=== Exercise directions ===
Looking through the records below, please work out how many lines contain "mousse". Give only that number.

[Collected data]
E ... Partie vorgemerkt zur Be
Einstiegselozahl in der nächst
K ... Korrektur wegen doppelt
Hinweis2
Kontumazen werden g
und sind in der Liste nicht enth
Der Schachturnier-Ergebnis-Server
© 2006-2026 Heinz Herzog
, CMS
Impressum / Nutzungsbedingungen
* * *
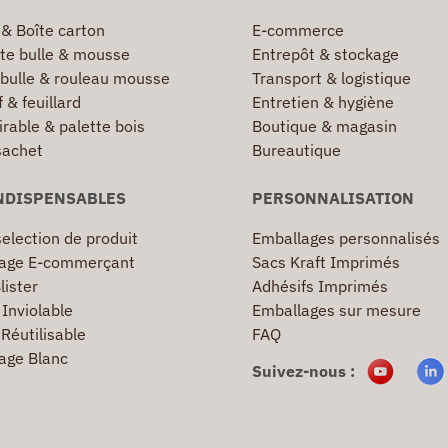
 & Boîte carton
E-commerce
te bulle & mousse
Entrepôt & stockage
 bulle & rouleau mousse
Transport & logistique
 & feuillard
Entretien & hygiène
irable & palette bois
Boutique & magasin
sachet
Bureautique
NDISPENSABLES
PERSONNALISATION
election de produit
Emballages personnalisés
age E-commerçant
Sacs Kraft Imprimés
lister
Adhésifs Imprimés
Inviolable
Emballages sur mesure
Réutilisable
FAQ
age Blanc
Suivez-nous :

=== Solution ===
2